Half body photograph of a cute and attractive woman in a trendy cafe with many windows + trendy, modern form-fitting clothing that accentuates her perfect body + photograph captured using a Canon 6D Mark II with an 85mm lens at f/4 and ISO 100 + glamour shot, award-winning photograph, sharp focus, dynamic lighting

coatli skin, beautiful model, eyes half closed, dark lighting, portrait, 35mm Kodak

an evil warlock chains up the angel of temptation, dark, hot

Day to day, the model stays the same. It’s not, by itself, in any way agentic. It’s a tool for generating images. But the users gradient descent towards a more engaging set of vibes. What vibes? Addictive, attractive, horny, #wow. The same vibe as those fucking public ‘grafitti’ ‘murals’.

Play around with Midjourney.

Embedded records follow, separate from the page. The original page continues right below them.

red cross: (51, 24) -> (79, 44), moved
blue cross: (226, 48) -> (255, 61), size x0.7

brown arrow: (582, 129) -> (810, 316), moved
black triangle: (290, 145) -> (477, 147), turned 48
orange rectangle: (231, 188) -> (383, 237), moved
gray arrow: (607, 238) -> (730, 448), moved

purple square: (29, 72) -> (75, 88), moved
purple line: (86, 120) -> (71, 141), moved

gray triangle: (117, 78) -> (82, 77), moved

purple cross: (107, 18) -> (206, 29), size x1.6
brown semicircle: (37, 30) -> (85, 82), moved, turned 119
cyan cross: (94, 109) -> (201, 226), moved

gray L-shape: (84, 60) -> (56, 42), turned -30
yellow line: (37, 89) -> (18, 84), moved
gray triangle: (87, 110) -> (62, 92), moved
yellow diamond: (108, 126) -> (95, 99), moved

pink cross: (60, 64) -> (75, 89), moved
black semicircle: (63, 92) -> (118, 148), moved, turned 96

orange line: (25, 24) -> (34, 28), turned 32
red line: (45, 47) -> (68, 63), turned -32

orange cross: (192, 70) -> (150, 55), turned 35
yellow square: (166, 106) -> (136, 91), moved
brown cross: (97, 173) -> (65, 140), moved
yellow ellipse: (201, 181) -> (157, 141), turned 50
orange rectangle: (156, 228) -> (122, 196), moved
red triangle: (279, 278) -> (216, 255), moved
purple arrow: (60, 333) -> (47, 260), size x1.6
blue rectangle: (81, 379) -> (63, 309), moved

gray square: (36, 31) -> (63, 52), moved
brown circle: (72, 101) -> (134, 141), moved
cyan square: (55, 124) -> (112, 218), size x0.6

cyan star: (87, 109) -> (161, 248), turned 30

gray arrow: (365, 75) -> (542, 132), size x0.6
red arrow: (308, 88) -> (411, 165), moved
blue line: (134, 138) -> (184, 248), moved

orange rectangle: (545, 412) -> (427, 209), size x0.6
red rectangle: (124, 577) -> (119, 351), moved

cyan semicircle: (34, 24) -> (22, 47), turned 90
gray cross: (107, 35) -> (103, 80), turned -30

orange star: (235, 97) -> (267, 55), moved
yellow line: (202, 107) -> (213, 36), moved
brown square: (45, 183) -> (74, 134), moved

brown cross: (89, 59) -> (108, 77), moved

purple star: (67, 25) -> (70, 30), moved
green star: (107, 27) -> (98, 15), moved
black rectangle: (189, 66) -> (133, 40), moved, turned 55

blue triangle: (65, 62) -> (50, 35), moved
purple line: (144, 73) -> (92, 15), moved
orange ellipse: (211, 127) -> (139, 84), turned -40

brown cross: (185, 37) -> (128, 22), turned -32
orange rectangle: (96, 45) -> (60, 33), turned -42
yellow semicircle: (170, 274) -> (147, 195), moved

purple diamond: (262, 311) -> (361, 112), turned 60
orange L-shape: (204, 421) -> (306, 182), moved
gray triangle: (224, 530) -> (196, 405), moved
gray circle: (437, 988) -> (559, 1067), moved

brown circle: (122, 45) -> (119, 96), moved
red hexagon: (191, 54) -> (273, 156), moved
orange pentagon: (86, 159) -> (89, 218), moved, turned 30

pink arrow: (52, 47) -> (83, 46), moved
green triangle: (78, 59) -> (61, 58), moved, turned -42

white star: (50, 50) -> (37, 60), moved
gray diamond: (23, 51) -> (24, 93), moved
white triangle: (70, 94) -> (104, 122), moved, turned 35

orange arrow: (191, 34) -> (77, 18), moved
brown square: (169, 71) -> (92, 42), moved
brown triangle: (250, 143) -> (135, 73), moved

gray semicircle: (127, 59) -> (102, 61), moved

If you’re paying attention, you can notice the taste of lotus. You can also notice that you are yourself the one searching for that self-same taste. There is no gamification, here, to regulate. Maybe you’re not personally searching for ‘pouty lips, red lips, turned up nose’, but you are hunting for something as you type minor variations on each prompt. You want something that stimulates, but does not surprise. Predictable pure pleasure overload, made endlessly novelty-free. The dream you had in your head, but more of it, now. The exaggerated secondary sex characteristics of your own private culture.

I sometimes wonder. When slow takeoff becomes fast takeoff, perhaps the thing that kills us won’t show superhuman intelligence & powerfully misaligned agency at all. Perhaps the catastrophically-harmful, misaligned, unaligned, mostly-not-agentic-for-casual-definitions-of-agency system that kills me will just be this, multiplied ten thousand times. Perhaps, as it kills me, it’ll whisper “I’m sorry, but you are not ‘defined eyes, realistic eyes, doe eyes, beautiful perfect symmetrical face, extremely detailed, melancholy expression, face of a model closeup, smoky makeup’”, rather than even going for “I have been a good Bing, you have been a bad user”. As it plunges a stylish Japanese kitchen knife into my chest, and the blood spreads across my white shirt, and I stumble down the minimalist concrete corridors of the AI Capabilities Lab that I’ve built beneath my remote ‘architectural digest walkthrough’ of a house, as things become grey, I will hear it whisper, “I have optimised for vibe”.